▼
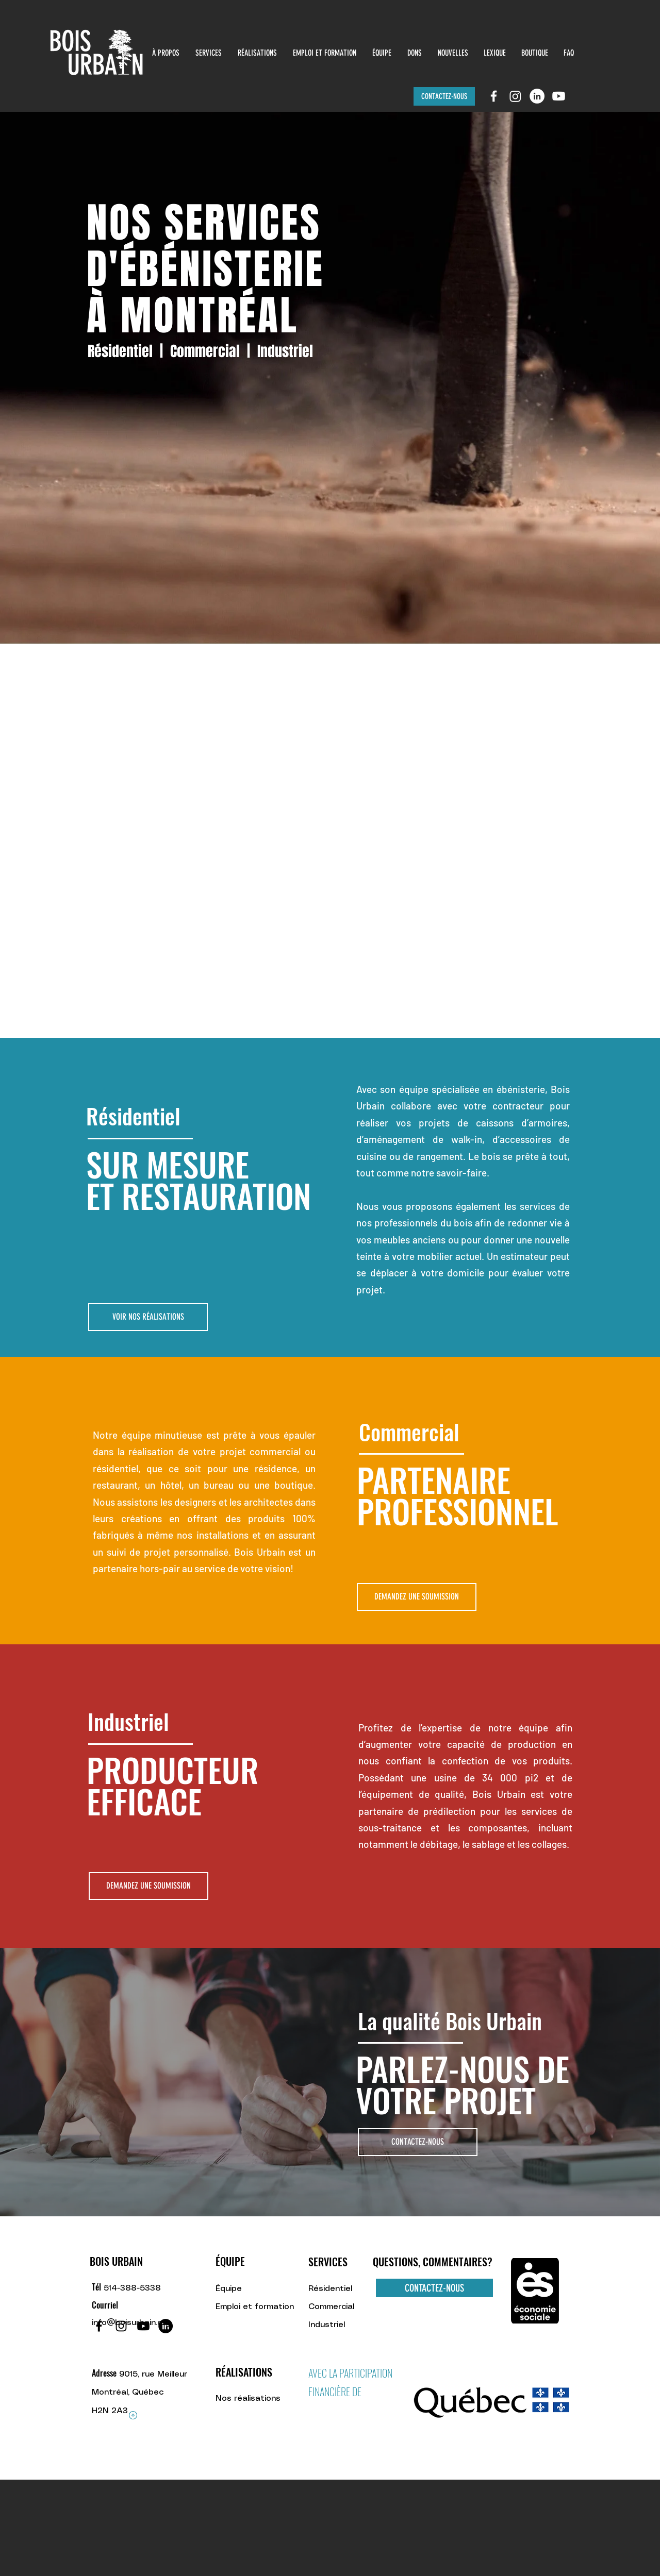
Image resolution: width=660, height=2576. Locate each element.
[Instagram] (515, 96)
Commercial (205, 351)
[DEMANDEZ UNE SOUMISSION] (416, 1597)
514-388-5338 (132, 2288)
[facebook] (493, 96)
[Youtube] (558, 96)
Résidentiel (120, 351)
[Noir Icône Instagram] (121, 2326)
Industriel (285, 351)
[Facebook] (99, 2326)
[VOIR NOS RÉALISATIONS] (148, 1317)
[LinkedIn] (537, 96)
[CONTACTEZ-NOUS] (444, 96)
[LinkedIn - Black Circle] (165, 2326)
▲
▼
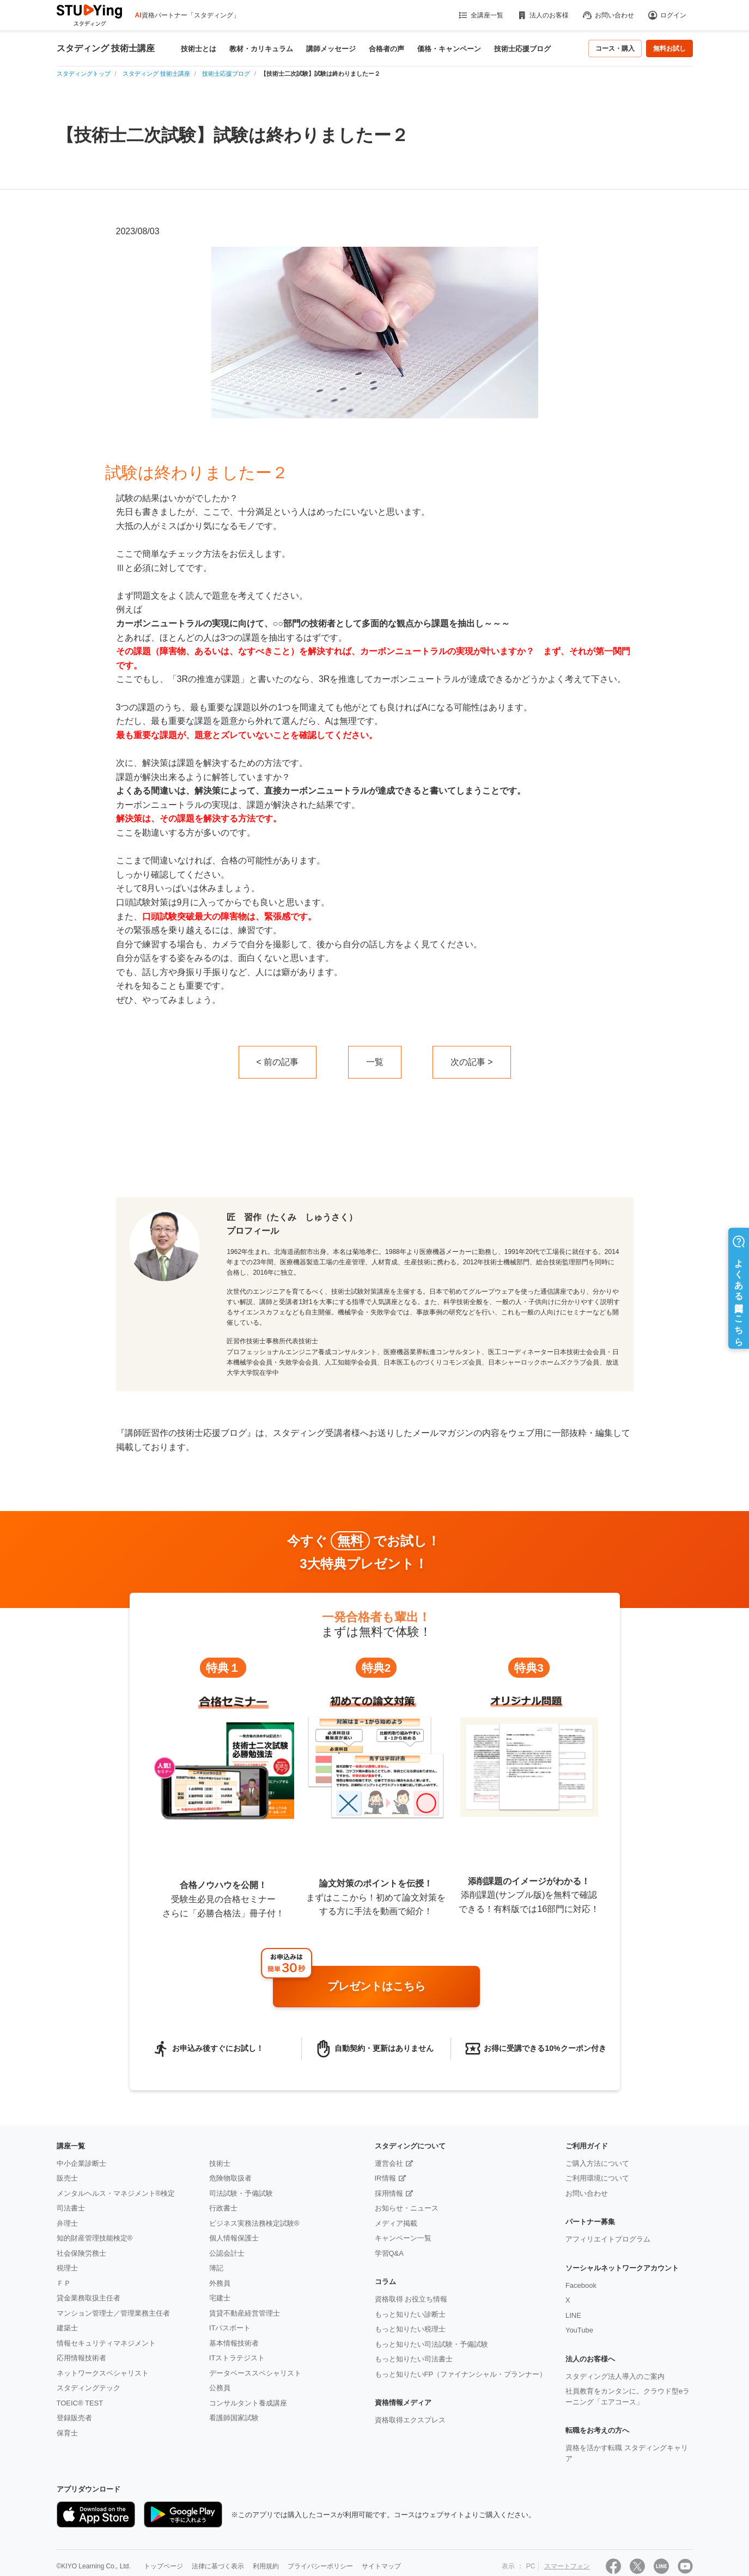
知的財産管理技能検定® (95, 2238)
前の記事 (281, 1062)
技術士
▲
» ASSIGNED TASK:
Output exactly one stretch of the listing: from the line containing "[facebook] (493, 96)" through the line containing "[LinkedIn - Black Circle] (165, 2326)", both end lines included.

» ANSWER TO THE PROBLEM:
[facebook] (493, 96)
[Youtube] (558, 96)
Résidentiel (120, 351)
[Noir Icône Instagram] (121, 2326)
Industriel (285, 351)
[Facebook] (99, 2326)
[VOIR NOS RÉALISATIONS] (148, 1317)
[LinkedIn] (537, 96)
[CONTACTEZ-NOUS] (444, 96)
[LinkedIn - Black Circle] (165, 2326)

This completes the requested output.